*** Data provided Section Begins ***
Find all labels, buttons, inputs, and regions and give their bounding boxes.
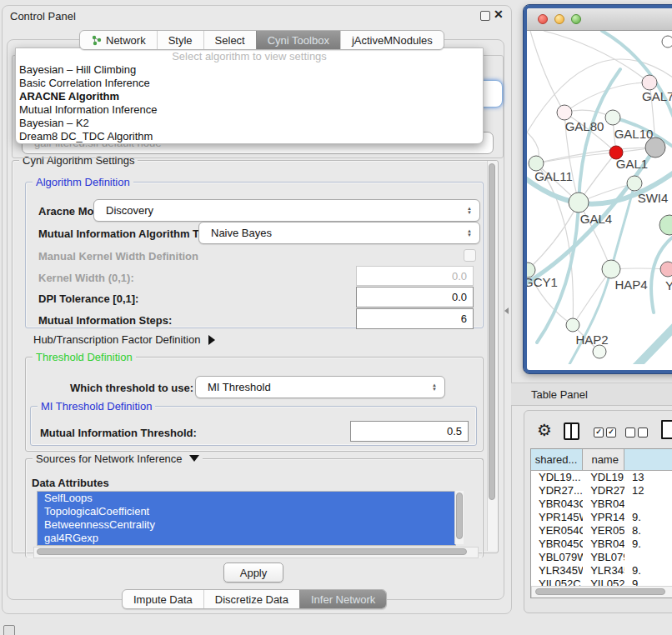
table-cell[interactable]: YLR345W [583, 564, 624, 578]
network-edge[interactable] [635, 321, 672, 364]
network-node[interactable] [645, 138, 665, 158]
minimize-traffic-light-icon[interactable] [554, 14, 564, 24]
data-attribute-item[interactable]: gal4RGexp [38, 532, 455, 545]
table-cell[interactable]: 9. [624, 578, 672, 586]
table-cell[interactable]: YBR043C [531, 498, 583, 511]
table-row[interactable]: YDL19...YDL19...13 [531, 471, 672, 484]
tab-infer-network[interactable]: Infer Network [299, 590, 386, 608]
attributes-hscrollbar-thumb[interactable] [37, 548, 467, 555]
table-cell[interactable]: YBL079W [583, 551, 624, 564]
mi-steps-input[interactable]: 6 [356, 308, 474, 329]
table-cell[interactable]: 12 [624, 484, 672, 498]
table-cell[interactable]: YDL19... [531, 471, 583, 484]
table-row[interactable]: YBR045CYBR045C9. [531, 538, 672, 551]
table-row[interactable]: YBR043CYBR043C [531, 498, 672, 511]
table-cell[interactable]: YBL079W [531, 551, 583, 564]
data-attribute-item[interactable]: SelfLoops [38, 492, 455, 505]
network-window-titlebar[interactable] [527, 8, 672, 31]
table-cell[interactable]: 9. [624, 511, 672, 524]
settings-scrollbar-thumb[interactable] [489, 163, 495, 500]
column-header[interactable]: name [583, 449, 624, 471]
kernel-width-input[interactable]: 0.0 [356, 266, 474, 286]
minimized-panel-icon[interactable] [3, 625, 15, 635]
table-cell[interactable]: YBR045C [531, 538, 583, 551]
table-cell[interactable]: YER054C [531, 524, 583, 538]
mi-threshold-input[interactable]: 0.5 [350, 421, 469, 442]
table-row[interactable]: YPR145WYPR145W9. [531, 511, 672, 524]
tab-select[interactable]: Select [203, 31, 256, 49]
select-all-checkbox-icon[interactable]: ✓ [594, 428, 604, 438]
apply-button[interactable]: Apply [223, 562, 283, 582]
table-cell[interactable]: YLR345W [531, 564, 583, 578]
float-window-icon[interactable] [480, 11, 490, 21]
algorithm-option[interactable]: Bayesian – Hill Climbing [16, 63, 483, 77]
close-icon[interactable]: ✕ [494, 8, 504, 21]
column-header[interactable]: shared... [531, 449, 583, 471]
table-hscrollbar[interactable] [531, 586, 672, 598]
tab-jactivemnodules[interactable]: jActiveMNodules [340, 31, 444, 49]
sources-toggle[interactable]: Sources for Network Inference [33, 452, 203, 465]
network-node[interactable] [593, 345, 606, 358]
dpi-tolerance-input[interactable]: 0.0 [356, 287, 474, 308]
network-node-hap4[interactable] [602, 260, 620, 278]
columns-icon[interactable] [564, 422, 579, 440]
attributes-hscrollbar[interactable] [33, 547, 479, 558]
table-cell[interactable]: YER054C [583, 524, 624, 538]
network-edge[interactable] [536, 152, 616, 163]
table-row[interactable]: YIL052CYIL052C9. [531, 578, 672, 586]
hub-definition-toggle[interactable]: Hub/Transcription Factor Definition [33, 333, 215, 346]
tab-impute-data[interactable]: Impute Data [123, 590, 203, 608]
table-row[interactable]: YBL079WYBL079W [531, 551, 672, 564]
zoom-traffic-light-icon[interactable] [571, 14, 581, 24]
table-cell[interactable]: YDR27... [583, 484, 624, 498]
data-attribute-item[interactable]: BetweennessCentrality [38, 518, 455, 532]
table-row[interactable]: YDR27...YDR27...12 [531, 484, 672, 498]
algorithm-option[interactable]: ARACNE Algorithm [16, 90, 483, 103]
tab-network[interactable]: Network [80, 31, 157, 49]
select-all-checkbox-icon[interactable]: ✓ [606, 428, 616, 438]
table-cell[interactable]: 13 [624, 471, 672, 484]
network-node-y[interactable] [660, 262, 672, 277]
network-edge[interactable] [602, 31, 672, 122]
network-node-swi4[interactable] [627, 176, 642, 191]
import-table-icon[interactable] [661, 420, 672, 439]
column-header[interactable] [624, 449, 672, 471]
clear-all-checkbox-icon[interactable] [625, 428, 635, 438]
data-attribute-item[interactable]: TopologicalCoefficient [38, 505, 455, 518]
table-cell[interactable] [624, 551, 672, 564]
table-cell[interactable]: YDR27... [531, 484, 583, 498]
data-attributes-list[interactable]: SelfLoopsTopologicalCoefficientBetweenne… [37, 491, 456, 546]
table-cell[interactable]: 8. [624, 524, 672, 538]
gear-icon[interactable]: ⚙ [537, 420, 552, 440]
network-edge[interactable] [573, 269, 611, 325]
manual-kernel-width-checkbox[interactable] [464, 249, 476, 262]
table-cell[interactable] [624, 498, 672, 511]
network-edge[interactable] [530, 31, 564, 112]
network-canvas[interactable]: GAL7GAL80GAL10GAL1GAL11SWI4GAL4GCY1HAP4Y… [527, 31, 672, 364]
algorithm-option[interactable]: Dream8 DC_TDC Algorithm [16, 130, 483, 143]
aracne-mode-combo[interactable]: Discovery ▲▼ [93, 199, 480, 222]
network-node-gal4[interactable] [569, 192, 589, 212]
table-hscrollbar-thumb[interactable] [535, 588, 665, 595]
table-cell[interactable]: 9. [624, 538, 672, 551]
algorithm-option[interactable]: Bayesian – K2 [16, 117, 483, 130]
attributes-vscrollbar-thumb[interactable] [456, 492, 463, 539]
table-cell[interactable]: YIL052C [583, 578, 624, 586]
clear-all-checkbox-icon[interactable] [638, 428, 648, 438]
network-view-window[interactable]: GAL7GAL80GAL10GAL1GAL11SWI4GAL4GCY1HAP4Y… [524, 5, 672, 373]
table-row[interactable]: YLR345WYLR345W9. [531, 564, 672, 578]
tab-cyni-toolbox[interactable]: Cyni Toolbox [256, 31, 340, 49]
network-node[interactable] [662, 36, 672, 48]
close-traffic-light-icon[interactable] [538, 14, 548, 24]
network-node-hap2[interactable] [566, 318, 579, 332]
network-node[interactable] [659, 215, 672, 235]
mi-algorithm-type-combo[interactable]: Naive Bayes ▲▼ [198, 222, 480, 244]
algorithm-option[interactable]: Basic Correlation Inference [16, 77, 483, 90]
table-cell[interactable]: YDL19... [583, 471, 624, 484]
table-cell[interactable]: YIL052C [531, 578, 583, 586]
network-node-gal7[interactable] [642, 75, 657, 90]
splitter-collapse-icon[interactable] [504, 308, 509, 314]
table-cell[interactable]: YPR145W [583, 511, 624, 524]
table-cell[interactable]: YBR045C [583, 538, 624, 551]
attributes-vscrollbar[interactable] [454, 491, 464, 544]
*** Data provided Section Ends ***
**Task objective:** Wherever a line in the data above contains the word "kernel", copy that line.

**Solution for this task:**
kernel-width-input[interactable]: 0.0 [356, 266, 474, 286]
manual-kernel-width-checkbox[interactable] [464, 249, 476, 262]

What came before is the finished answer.